Aegis or Hone audits all agent definitions in .claude/agents/ for the same anti-pattern. Showcase is the documented offender; other agents may share the pattern. Specifically check: any agent that runs builds, deploys, or polls external URLs.

7.3 — Conventions doc update

Add a section to wiki/conventions.md § Engineering standards:

Forbidden polling pattern. No agent or script may spawn until <condition>; do sleep N; done infinite loops. Use bounded for loops, sync Bash calls, or the harness Monitor tool. The infinite-loop form orphans on agent termination and pollutes the harness state.

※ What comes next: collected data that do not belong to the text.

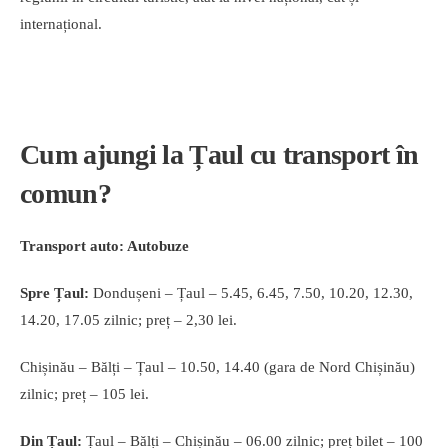
internațional.
Cum ajungi la Țaul cu transport în
comun?
Transport auto: Autobuze
Spre Țaul:
Dondușeni – Țaul – 5.45, 6.45, 7.50, 10.20, 12.30,
14.20, 17.05 zilnic; preț – 2,30 lei.
Chișinău – Bălți – Țaul – 10.50, 14.40 (gara de Nord Chișinău)
zilnic; preț – 105 lei.
Din Țaul:
Țaul – Bălți – Chișinău – 06.00 zilnic; preț bilet – 100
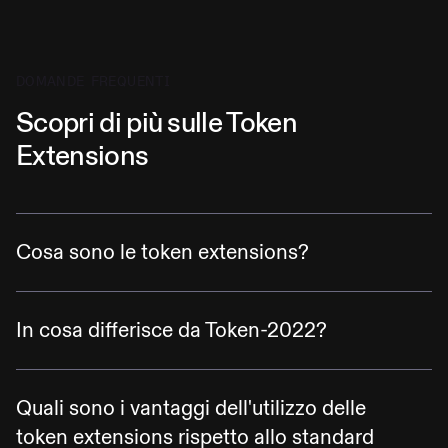
DOMANDE FREQUENTI
Scopri di più sulle Token
Extensions
Cosa sono le token extensions?
Le Token Extensions sono nuove funzionalità
a livello di token program, abilitate dal nuovo
In cosa differisce da Token-2022?
programma open-source di conio di token
Token-2022 è il nome tecnico e il repository
disponibile sulla blockchain Solana. Le Token
GitHub del nuovo SPL token program,
Extensions abilitano la prossima
Quali sono i vantaggi dell'utilizzo delle
rilasciato da Solana Labs. Le
Token
generazione di funzionalità per asset digitali
token extensions rispetto allo standard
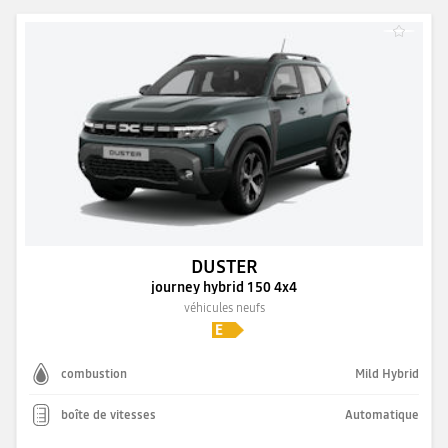
DUSTER
journey hybrid 150 4x4
véhicules neufs
combustion
Mild Hybrid
boîte de vitesses
Automatique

7.4 — simplify skill enhancement

Update the simplify skill (or equivalent code-review skill) to flag until ... do sleep N; done patterns in any committed shell scripts. This catches the pattern at code-review time instead of at runtime.

8. Verification

The corrective actions are verified when:

  • .claude/agents/showcase.md has the forbidden-pattern section + three alternatives codified
  • Aegis or Hone has audited all agent definitions and confirmed no other agents use the pattern (or has identified them as additional CAR scope)
  • wiki/conventions.md has the forbidden polling pattern in engineering standards
  • The session-end hook is installed and running
  • Next Showcase invocation that involves a build or deploy is observed cleanly — no orphan loops in ps -ef after the agent reports completion
  • Chris can run consecutive Showcase invocations on apps/website without seeing a growing background-tasks count in the UI

9. Evidence Files

  • This CAR — docs/quality/cars/2026-04-30-corrective-showcase-orphan-polling-loops.md
  • Session transcript with 6 orphan patterns captured — orchestrator session 4d0f08e0-a69f-46ee-a3df-3482b412c5fe
  • ps -ef snapshots taken during diagnosis (orphans parented to PID 1, child sleeps reparented to init after parent kill)
  • Showcase final completion message confirming both routes verified — task af1b5d32dccdf08c1 returned 2026-04-30 ~09:15 CT after ~85 minutes runtime, 103 tool calls
  • Three commits pushed to main during the session: 2ce5a13ee, aa693ad6f, abf9cc7eb

10. Sign-Off

Role Name Status
Reporter Marquee Drafted 2026-04-30
Owner Q Pending review
Implementer Aegis (agent definition update), Hone (cross-audit), Squire (hook installation) Pending assignment
Reviewer Chris Carolan (Advisory Committee) Pending review

Drafted by Marquee under direction from Chris during AOM launch promo work, 2026-04-30. Forwarded to Q for QMS publishing through /corrective-action-report workflow.